According to the Saudi government, Al Fayfi was repatriated on December 14, 2006, along with six other Saudis. The seven men were detained, without charge, in Hayer Prison, while Saudi justice officials determined whether they had violated any Saudi laws.

===Rehabilitation program===
He went through and completed Saudi Arabia's militant rehabilitation program, at the Muhammad Bin Naif Al-Munasaha Center. He was considered "low risk", and one of a series of test cases to assess whether the program worked. The program seeks to convince its participants through Islamic teachings that al-Qaeda's ideology is wrong. It also offers participants money and supervision through their family that seeks to prevent them from resuming militant activities.

==Al-Qaeda==
Fayfi joined al-Qaeda in Yemen at some point after his participation in the Saudi rehabilitation program. He was in Yemen for two years, and rose to become one of the top dozen leaders of al-Qaeda in the Arabian Peninsula. On February 3, 2009, the Saudi government published a list of 85 "most wanted" suspected terrorists, that included Al Fayfi.

==Surrender ==
On September 7, 2010, Fox News reported that Al Fayfi had recently been arrested in a sweep of suspected militants.

A Yemeni official said that security authorities in Abyan province in Yemen had accepted his surrender and taken him into custody on September 9. Yemeni authorities arranged for his return, and transferred him to Riyadh.

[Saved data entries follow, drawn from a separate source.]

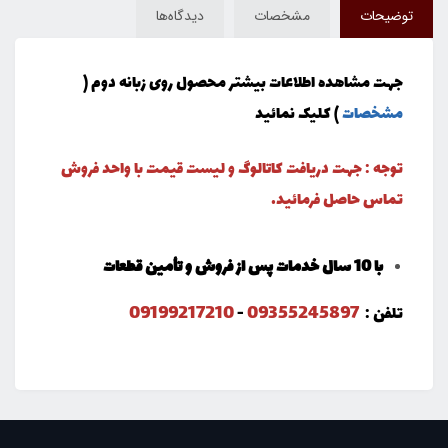
توضیحات
مشخصات
دیدگاه‌ها
جهت مشاهده اطلاعات بیشتر محصول روی زبانه دوم (
مشخصات
) کلیک نمائید
توجه : جهت دریافت کاتالوگ و لیست قیمت با واحد فروش
تماس حاصل فرمائید.
با 10 سال خدمات پس از فروش و تأمین قطعات
09199217210
09355245897
تلفن :
-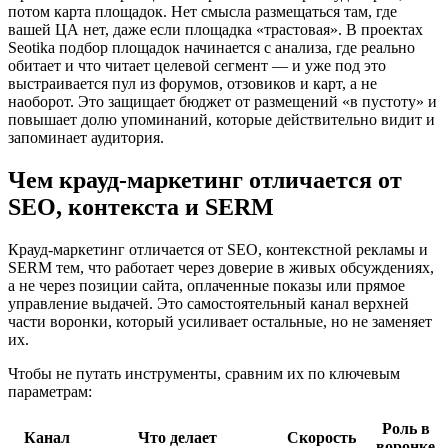
потом карта площадок. Нет смысла размещаться там, где
вашей ЦА нет, даже если площадка «трастовая». В проектах
Seotika подбор площадок начинается с анализа, где реально
обитает и что читает целевой сегмент — и уже под это
выстраивается пул из форумов, отзовиков и карт, а не
наоборот. Это защищает бюджет от размещений «в пустоту» и
повышает долю упоминаний, которые действительно видит и
запоминает аудитория.
Чем крауд-маркетинг отличается от
SEO, контекста и SERM
Крауд-маркетинг отличается от SEO, контекстной рекламы и
SERM тем, что работает через доверие в живых обсуждениях,
а не через позиции сайта, оплаченные показы или прямое
управление выдачей. Это самостоятельный канал верхней
части воронки, который усиливает остальные, но не заменяет
их.
Чтобы не путать инструменты, сравним их по ключевым
параметрам:
Роль в
Канал
Что делает
Скорость
воронке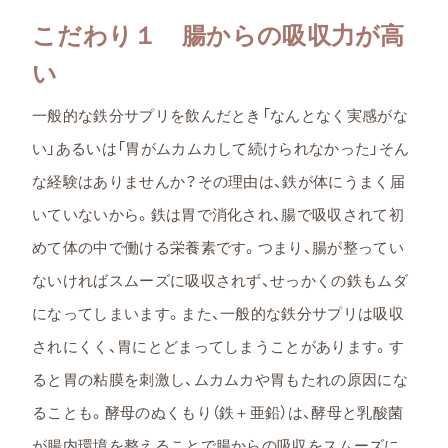
こだわり１ 腸からの吸収力が高
い
一般的な鉄分サプリを飲んだとき「なんとなく実感がな
い」あるいは「胃がムカムカして続けられなかった」そん
な経験はありませんか？その理由は、鉄が体にうまく届
いていないから。鉄は胃で消化され、腸で吸収されて初
めて体の中で働ける栄養素です。つまり、腸が整ってい
ないければスムーズに吸収されず、せっかくの鉄もムダ
になってしまいます。また、一般的な鉄分サプリは吸収
されにくく、胃にとどまってしまうことがあります。す
ると胃の粘膜を刺激し、ムカムカや胃もたれの原因にな
ることも。酵母のぬくもり（鉄＋亜鉛）は、酵母と乳酸菌
が腸内環境を整えることで腸からの吸収をスムーズに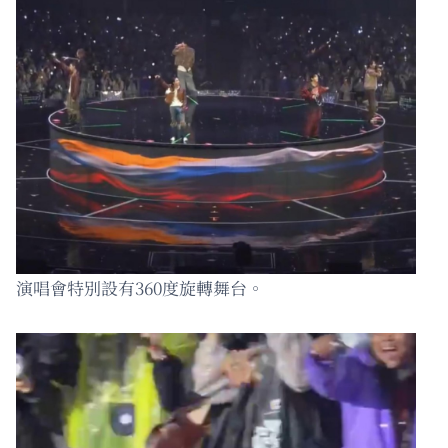
演唱會特別設有360度旋轉舞台。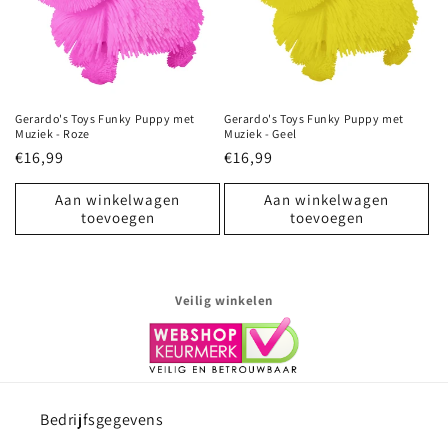
i
e
:
Gerardo's Toys Funky Puppy met
Gerardo's Toys Funky Puppy met
Muziek - Roze
Muziek - Geel
Normale
€16,99
Normale
€16,99
prijs
prijs
Aan winkelwagen
Aan winkelwagen
toevoegen
toevoegen
Veilig winkelen
Bedrijfsgegevens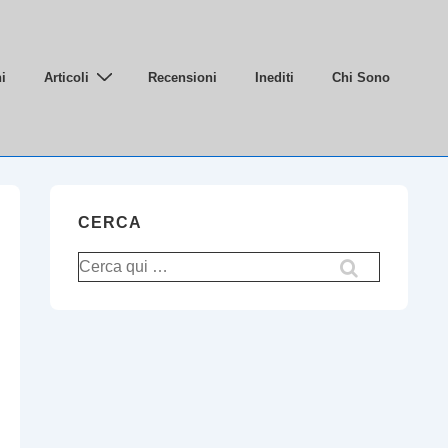
i
Articoli
Recensioni
Inediti
Chi Sono
CERCA
Cerca: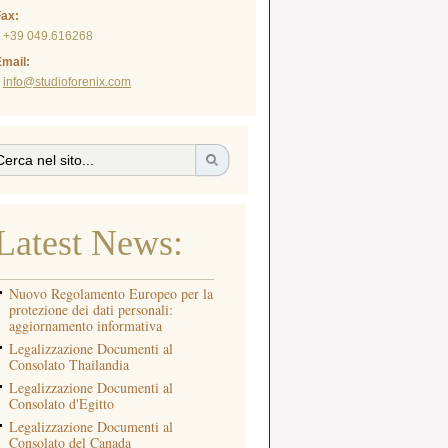
Fax:
+39 049.616268
mail:
info@studioforenix.com
Latest News:
Nuovo Regolamento Europeo per la
protezione dei dati personali:
aggiornamento informativa
Legalizzazione Documenti al
Consolato Thailandia
Legalizzazione Documenti al
Consolato d'Egitto
Legalizzazione Documenti al
Consolato del Canada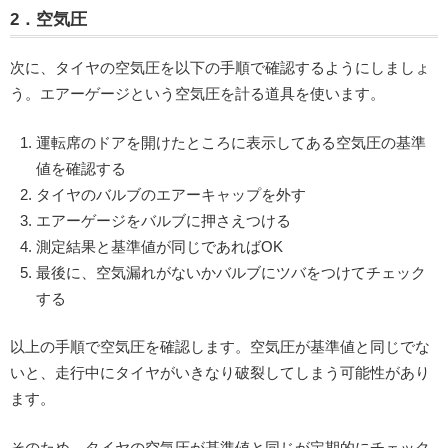
2．空気圧
次に、タイヤの空気圧を以下の手順で確認するようにしましょ
う。エアーゲージという空気圧を計る道具を使います。
運転席のドアを開けたところに表示してある空気圧の基準
値を確認する
タイヤのバルブのエアーキャップを外す
エアーゲージをバルブに押さえつける
測定結果と基準値が同じであればOK
最後に、空気漏れがないかバルブにツバをつけてチェック
する
以上の手順で空気圧を確認します。空気圧が基準値と同じでな
いと、走行中にタイヤがいきなり破裂してしまう可能性があり
ます。
そのため、タイヤの空気圧が基準値と同じが定期的にチェック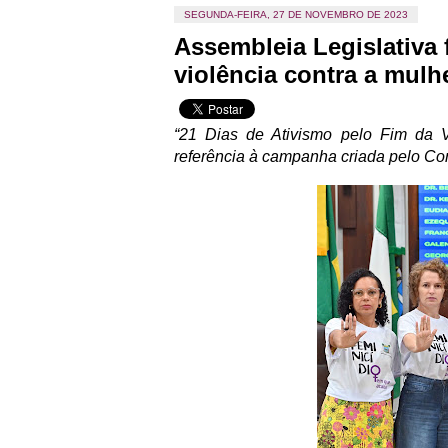
SEGUNDA-FEIRA, 27 DE NOVEMBRO DE 2023
Assembleia Legislativa 
violência contra a mulh
“21 Dias de Ativismo pelo Fim da 
referência à campanha criada pelo Co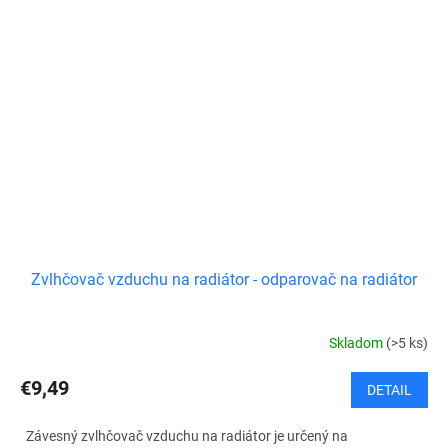
Zvlhčovač vzduchu na radiátor - odparovač na radiátor
Skladom
(>5 ks)
€9,49
DETAIL
Závesný zvlhčovač vzduchu na radiátor je určený na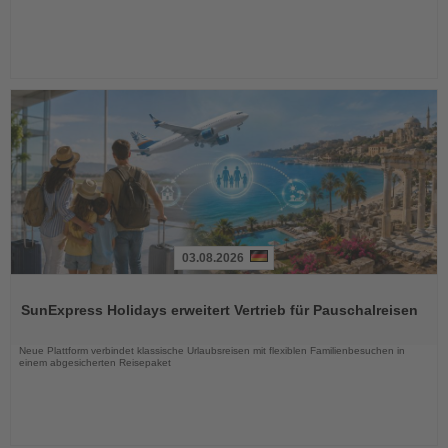
03.08.2026
Lesen
Sie
SunExpress Holidays erweitert Vertrieb für Pauschalreisen
die
Nachrichten
Neue Plattform verbindet klassische Urlaubsreisen mit flexiblen Familienbesuchen in
einem abgesicherten Reisepaket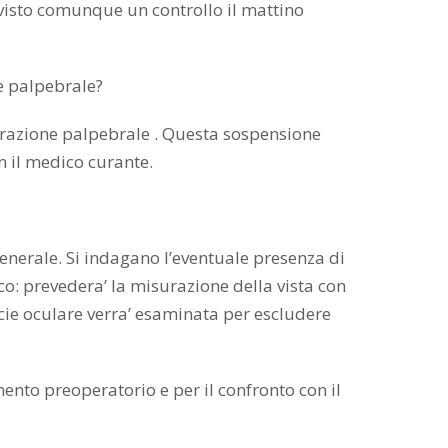
evisto comunque un controllo il mattino
e palpebrale?
etrazione palpebrale . Questa sospensione
n il medico curante.
erale. Si indagano l’eventuale presenza di
o: prevedera’ la misurazione della vista con
icie oculare verra’ esaminata per escludere
nto preoperatorio e per il confronto con il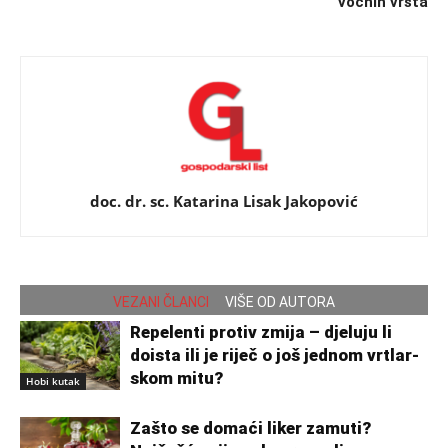
voćnih vrsta
doc. dr. sc. Katarina Lisak Jakopović
VEZANI ČLANCI
VIŠE OD AUTORA
Repelenti protiv zmija – djeluju li
doista ili je riječ o još jednom vrtlar­
skom mitu?
Hobi kutak
Zašto se domaći liker zamuti?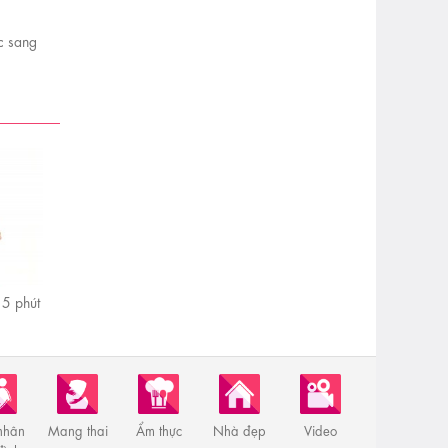
ực sang
5 phút
nhân
Mang thai
Ẩm thực
Nhà đẹp
Video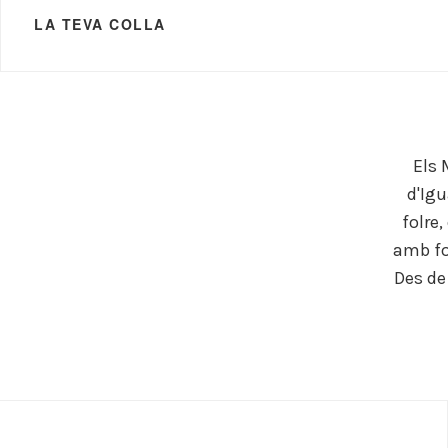
LA TEVA COLLA
Els 
d'Igu
folre,
amb fol
Des de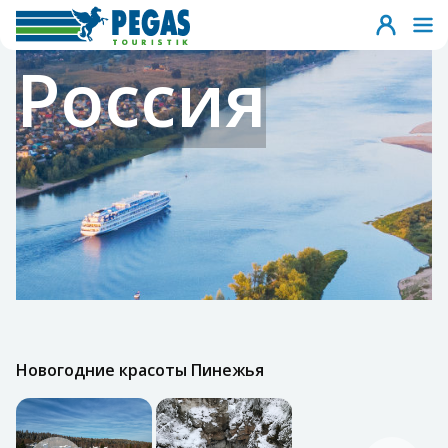
Россия
Новогодние красоты Пинежья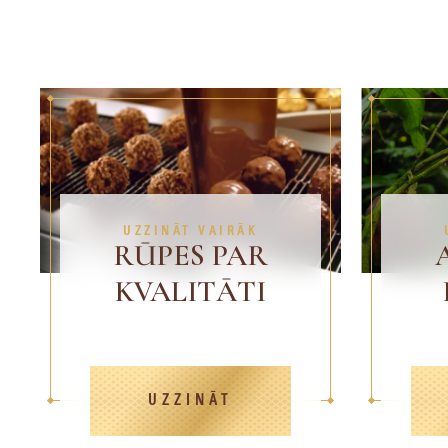
UZZINĀT VAIRĀK
RŪPES PAR
KVALITĀTI
UZZINĀT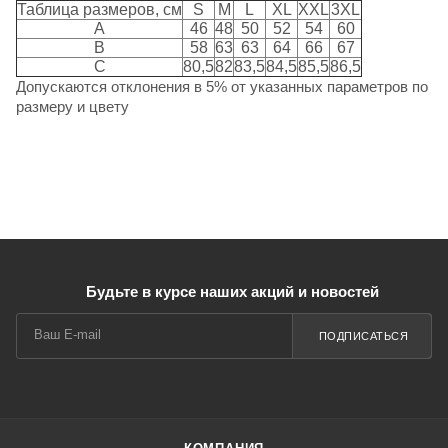
Таблица размеров, см
S
M
L
XL
XXL
3XL
A
46
48
50
52
54
60
B
58
63
63
64
66
67
C
80,5
82
83,5
84,5
85,5
86,5
Допускаются отклонения в 5% от указанных параметров по
размеру и цвету
Будьте в курсе наших акций и новостей
ПОДПИСАТЬСЯ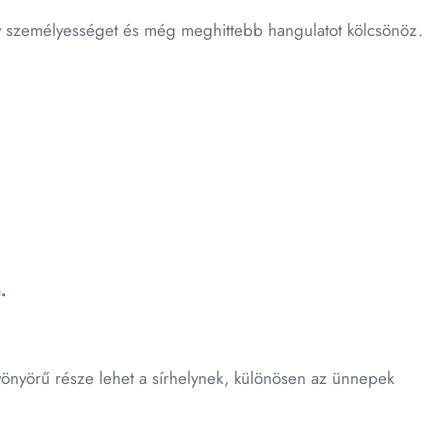
ly személyességet és még meghittebb hangulatot kölcsönöz.
.
 gyönyörű része lehet a sírhelynek, különösen az ünnepek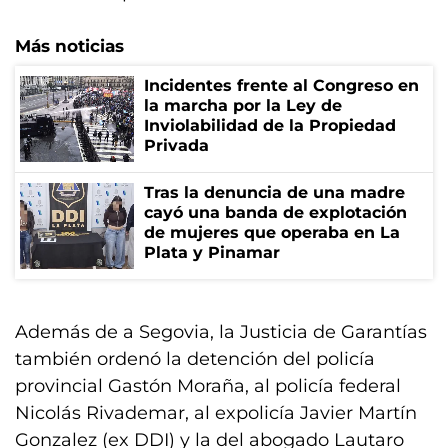
Más noticias
Incidentes frente al Congreso en
la marcha por la Ley de
Inviolabilidad de la Propiedad
Privada
Tras la denuncia de una madre
cayó una banda de explotación
de mujeres que operaba en La
Plata y Pinamar
Además de a Segovia, la Justicia de Garantías
también ordenó la detención del policía
provincial Gastón Moraña, al policía federal
Nicolás Rivademar, al expolicía Javier Martín
Gonzalez (ex DDI) y la del abogado Lautaro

The Saudi Interior Ministry announced on October 15, 2010, that Al Fayfi had contacted Saudi authorities from Yemen within then-recent weeks during Ramadan to express his regret and readiness to surrender. Interior Ministry spokesman General Mansour al-Turki said that Al Fayfi's case will be administered "according to local laws", but that he will be given consideration for turning himself in.

===Reportedly helped thwart bomb plot===

On November 1, 2010, Al Fayfi was reported to have provided information that helped thwart the 2010 cargo plane bomb plot.
The Associated Press, quoting Yemeni security officials who requested anonymity, who believed that Al Fayfi was a mole Saudi security officials tasked to penetrate Al-Qaeda in the Arabian Peninsula.
According to the Associated Press:

Al-Fayfi's surrender may have revealed other plots as well. In mid-October, a couple of weeks after his surrender, Saudi Arabia warned European authorities of a threat from al-Qaeda in the Arabian Peninsula, saying the group's operatives were active on the continent, particularly France.